(Goal of the exercise) Go through the records and set each one down exactly, skipping any picture.

(Given information)
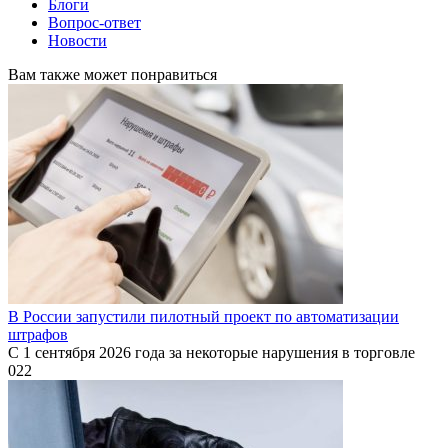
Блоги
Вопрос-ответ
Новости
Вам также может понравиться
В России запустили пилотный проект по автоматизации
штрафов
С 1 сентября 2026 года за некоторые нарушения в торговле
0
22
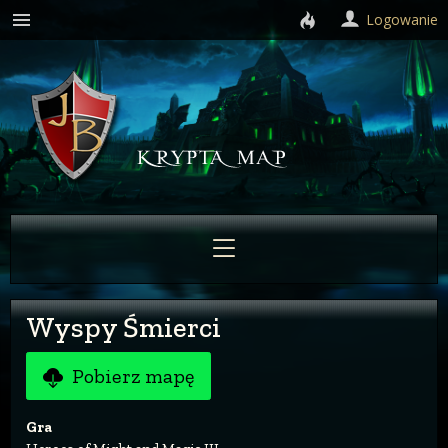
Logowanie
Wyspy Śmierci
Pobierz mapę
Gra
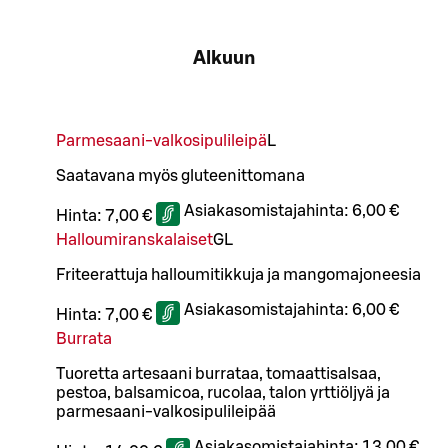
Alkuun
Parmesaani-valkosipulileipä
L
Saatavana myös gluteenittomana
Asiakasomistajahinta:
6,00 €
Hinta:
7,00 €
Halloumiranskalaiset
G
L
Friteerattuja halloumitikkuja ja mangomajoneesia
Asiakasomistajahinta:
6,00 €
Hinta:
7,00 €
Burrata
Tuoretta artesaani burrataa, tomaattisalsaa,
pestoa, balsamicoa, rucolaa, talon yrttiöljyä ja
parmesaani-valkosipulileipää
Asiakasomistajahinta:
13,00 €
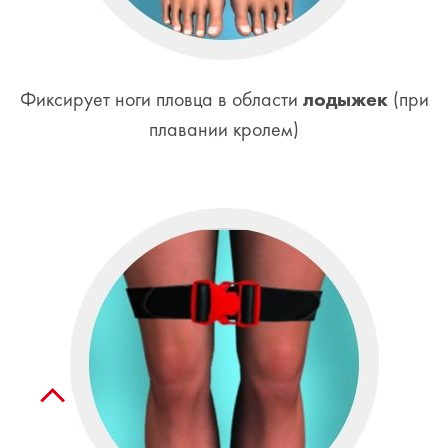
лодыжек
Фиксирует ноги пловца в области
(при
плавании кролем)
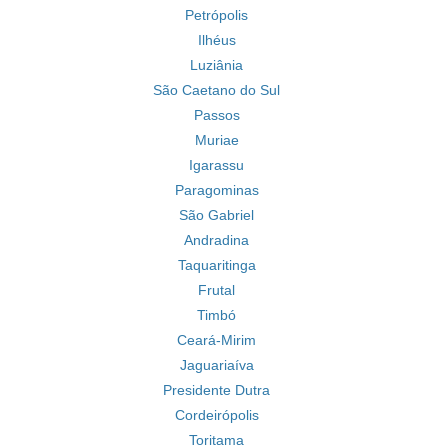
Petrópolis
Ilhéus
Luziânia
São Caetano do Sul
Passos
Muriae
Igarassu
Paragominas
São Gabriel
Andradina
Taquaritinga
Frutal
Timbó
Ceará-Mirim
Jaguariaíva
Presidente Dutra
Cordeirópolis
Toritama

(Result for this exercise)
Блоги
Вопрос-ответ
Новости
Вам также может понравиться
В России запустили пилотный проект по автоматизации
штрафов
С 1 сентября 2026 года за некоторые нарушения в торговле
0
22
Logowanie
Wyspy Śmierci
Pobierz mapę
Gra
Alkuun
Parmesaani-valkosipulileipä
L
Saatavana myös gluteenittomana
Asiakasomistajahinta:
6,00 €
Hinta:
7,00 €
Halloumiranskalaiset
G
L
Friteerattuja halloumitikkuja ja mangomajoneesia
Asiakasomistajahinta:
6,00 €
Hinta:
7,00 €
Burrata
Tuoretta artesaani burrataa, tomaattisalsaa,
pestoa, balsamicoa, rucolaa, talon yrttiöljyä ja
parmesaani-valkosipulileipää
Asiakasomistajahinta:
13,00 €
лодыжек
Фиксирует ноги пловца в области
(при
плавании кролем)
Petrópolis
Ilhéus
Luziânia
São Caetano do Sul
Passos
Muriae
Igarassu
Paragominas
São Gabriel
Andradina
Taquaritinga
Frutal
Timbó
Ceará-Mirim
Jaguariaíva
Presidente Dutra
Cordeirópolis
Toritama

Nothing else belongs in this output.